"Hacen daño, los abrazos son una droga y su hija es adicta."Empiezo a ver de otra manera algunas cosas. Por ejemplo, que el mundo no puede ser bonito no por el hecho de que haya cosas y personas que lo impidan (que también...), sino porque está en la propia naturaleza de las cosas, en el equilibrio de todo, que no puede ni debe ser así.
Un exceso de bien es un mal, y a veces debemos pasar por cierto sufrimiento. ¿De qué manera iba a encajar nuestro pequeño cráneo unos dientes de adulto sin perder los viejos? ¿Cómo aprendemos lo que es la independencia? ¿La felicidad sin ser infelices? ¿El calor sin el frío?
Suena bastante primigenio, pero quizá todas las cosas lo son. Sencillas, pero complicadas de entender por su simpleza.
Tener un pequeño ser que depende tanto de ti me hace reflexionar sobre muchas cosas. Paso por incontables estados de ánimo, contradicciones y juicios mentales acerca de ella, y de todo. Por ejemplo, que antes no comprendía que debía dejarla aprender lo que es estar sola. De un modo feliz y cómodo, no como un castigo. Pero todos creemos que lo que no conocemos aún es algo malo y peligroso. Tal vez yo me sienta ahora así sin sus abrazos. Sabiendo que estas serán las peores navidades, los peores meses de frío sin él, sin esa música que nos dedicamos.
Pero yo soy como ella. Sólo un bebé que han apartado de su madre y que debe aprender a estar en el equilibrio de la vida. Sin burbujas, sin cosas bonitas. Y yo, que soy su madre, me parte el corazón no poder darle un mundo así para ella. Pero es que ni pudiéndoselo dar, eso no sería bueno. Quizá tampoco era bueno para mí estar tan protegida, sentirme tan querida y que yo valía tanto.

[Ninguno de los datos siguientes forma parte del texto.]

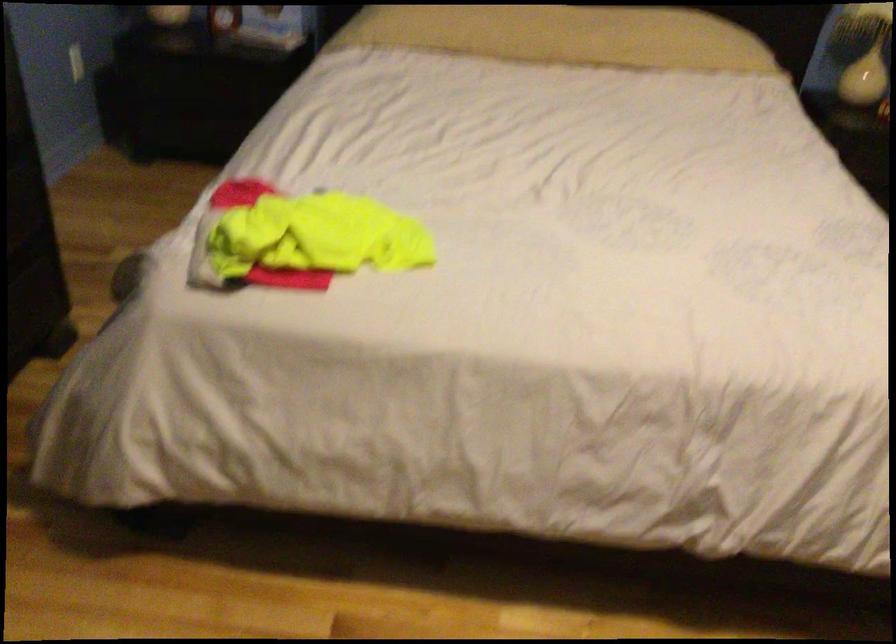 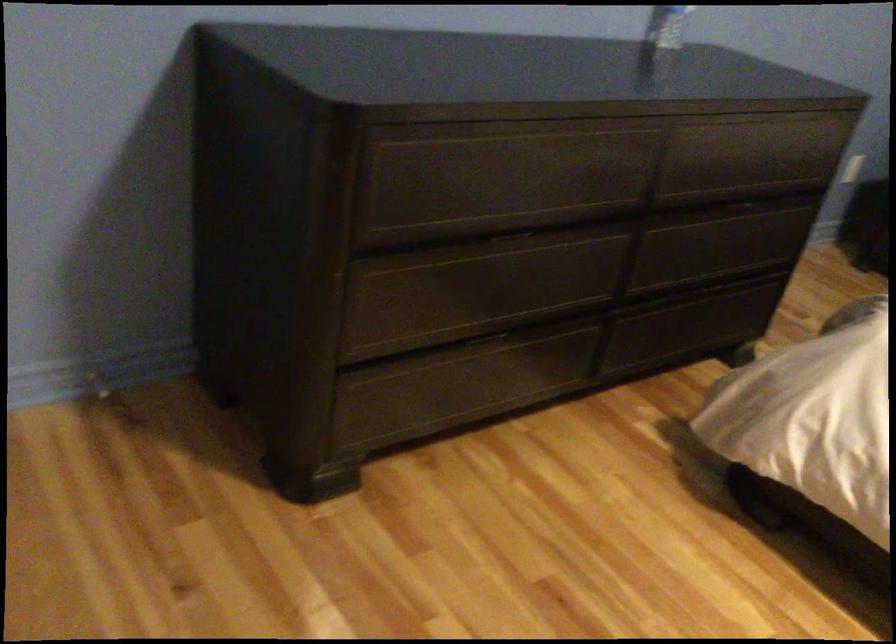 Question: The first image is from the beginning of the video and the second image is from the end. How did the camera likely rotate when shooting the video?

Aunque no deseo vivir en el otro extremo, así es como me siento algunos días. Desprovista de valor para el mundo. Sin nadie que piense en mí jamás. Sin ningún lugar al que volver ni unos brazos que me deseen.
Así es como se siente todo el mundo todo el tiempo, y no pasa nada.
Pero cómo desearía dormir en sus brazos.